**** Exercise data
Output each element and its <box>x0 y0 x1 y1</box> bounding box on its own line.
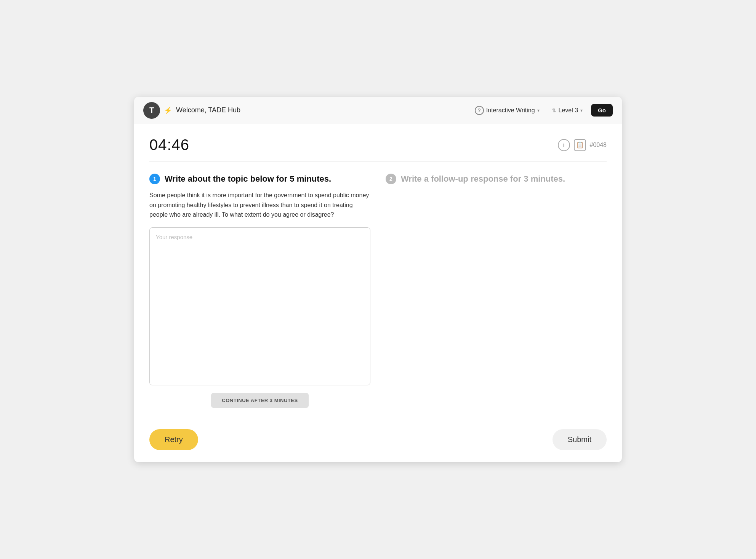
continue-btn-wrapper: CONTINUE AFTER 3 MINUTES <box>149 393 370 408</box>
task-1-badge: 1 <box>149 174 160 184</box>
sort-icon: ⇅ <box>552 107 556 113</box>
level-chevron-icon: ▾ <box>580 108 583 113</box>
submit-button[interactable]: Submit <box>553 429 607 450</box>
tasks-row: 1 Write about the topic below for 5 minu… <box>149 174 607 408</box>
welcome-text: Welcome, TADE Hub <box>176 106 240 114</box>
activity-label: Interactive Writing <box>486 107 535 114</box>
main-content: 04:46 i 📋 #0048 1 Write about the topic … <box>134 124 622 420</box>
task-1-title: Write about the topic below for 5 minute… <box>165 174 331 184</box>
avatar: T <box>143 102 160 119</box>
task-2-badge: 2 <box>386 174 396 184</box>
retry-button[interactable]: Retry <box>149 429 198 450</box>
continue-button[interactable]: CONTINUE AFTER 3 MINUTES <box>211 393 308 408</box>
timer-display: 04:46 <box>149 136 189 153</box>
navbar-right: ? Interactive Writing ▾ ⇅ Level 3 ▾ Go <box>471 104 613 117</box>
activity-chevron-icon: ▾ <box>537 108 540 113</box>
timer-actions: i 📋 #0048 <box>558 139 607 151</box>
help-icon: ? <box>475 106 484 115</box>
level-label: Level 3 <box>559 107 578 114</box>
clipboard-button[interactable]: 📋 <box>574 139 586 151</box>
response-textarea[interactable] <box>149 227 370 385</box>
task-1-section: 1 Write about the topic below for 5 minu… <box>149 174 370 408</box>
task-2-section: 2 Write a follow-up response for 3 minut… <box>386 174 607 408</box>
go-button[interactable]: Go <box>591 104 613 117</box>
task-2-header: 2 Write a follow-up response for 3 minut… <box>386 174 607 184</box>
activity-dropdown[interactable]: ? Interactive Writing ▾ <box>471 104 543 117</box>
navbar: T ⚡ Welcome, TADE Hub ? Interactive Writ… <box>134 97 622 124</box>
lightning-icon: ⚡ <box>164 106 172 115</box>
level-dropdown[interactable]: ⇅ Level 3 ▾ <box>548 105 587 116</box>
task-1-prompt: Some people think it is more important f… <box>149 190 370 220</box>
app-window: T ⚡ Welcome, TADE Hub ? Interactive Writ… <box>134 97 622 462</box>
bottom-bar: Retry Submit <box>134 420 622 462</box>
timer-row: 04:46 i 📋 #0048 <box>149 136 607 153</box>
divider <box>149 161 607 161</box>
task-2-title: Write a follow-up response for 3 minutes… <box>401 174 565 184</box>
task-1-header: 1 Write about the topic below for 5 minu… <box>149 174 370 184</box>
clipboard-icon: 📋 <box>576 141 584 149</box>
question-id: #0048 <box>590 142 607 149</box>
navbar-left: T ⚡ Welcome, TADE Hub <box>143 102 465 119</box>
info-button[interactable]: i <box>558 139 570 151</box>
********
To do: Reproduce the records above word for word, without the images.

Task result:
Output each element and its <box>x0 y0 x1 y1</box> bounding box on its own line.
continue-btn-wrapper: CONTINUE AFTER 3 MINUTES <box>149 393 370 408</box>
task-1-badge: 1 <box>149 174 160 184</box>
sort-icon: ⇅ <box>552 107 556 113</box>
level-chevron-icon: ▾ <box>580 108 583 113</box>
submit-button[interactable]: Submit <box>553 429 607 450</box>
tasks-row: 1 Write about the topic below for 5 minu… <box>149 174 607 408</box>
welcome-text: Welcome, TADE Hub <box>176 106 240 114</box>
activity-label: Interactive Writing <box>486 107 535 114</box>
main-content: 04:46 i 📋 #0048 1 Write about the topic … <box>134 124 622 420</box>
task-1-title: Write about the topic below for 5 minute… <box>165 174 331 184</box>
avatar: T <box>143 102 160 119</box>
task-2-badge: 2 <box>386 174 396 184</box>
retry-button[interactable]: Retry <box>149 429 198 450</box>
continue-button[interactable]: CONTINUE AFTER 3 MINUTES <box>211 393 308 408</box>
timer-display: 04:46 <box>149 136 189 153</box>
navbar-right: ? Interactive Writing ▾ ⇅ Level 3 ▾ Go <box>471 104 613 117</box>
activity-chevron-icon: ▾ <box>537 108 540 113</box>
timer-actions: i 📋 #0048 <box>558 139 607 151</box>
help-icon: ? <box>475 106 484 115</box>
level-label: Level 3 <box>559 107 578 114</box>
clipboard-button[interactable]: 📋 <box>574 139 586 151</box>
response-textarea[interactable] <box>149 227 370 385</box>
task-1-section: 1 Write about the topic below for 5 minu… <box>149 174 370 408</box>
task-2-section: 2 Write a follow-up response for 3 minut… <box>386 174 607 408</box>
go-button[interactable]: Go <box>591 104 613 117</box>
task-2-header: 2 Write a follow-up response for 3 minut… <box>386 174 607 184</box>
activity-dropdown[interactable]: ? Interactive Writing ▾ <box>471 104 543 117</box>
navbar: T ⚡ Welcome, TADE Hub ? Interactive Writ… <box>134 97 622 124</box>
lightning-icon: ⚡ <box>164 106 172 115</box>
level-dropdown[interactable]: ⇅ Level 3 ▾ <box>548 105 587 116</box>
task-1-prompt: Some people think it is more important f… <box>149 190 370 220</box>
app-window: T ⚡ Welcome, TADE Hub ? Interactive Writ… <box>134 97 622 462</box>
bottom-bar: Retry Submit <box>134 420 622 462</box>
timer-row: 04:46 i 📋 #0048 <box>149 136 607 153</box>
divider <box>149 161 607 161</box>
task-2-title: Write a follow-up response for 3 minutes… <box>401 174 565 184</box>
task-1-header: 1 Write about the topic below for 5 minu… <box>149 174 370 184</box>
clipboard-icon: 📋 <box>576 141 584 149</box>
question-id: #0048 <box>590 142 607 149</box>
navbar-left: T ⚡ Welcome, TADE Hub <box>143 102 465 119</box>
info-button[interactable]: i <box>558 139 570 151</box>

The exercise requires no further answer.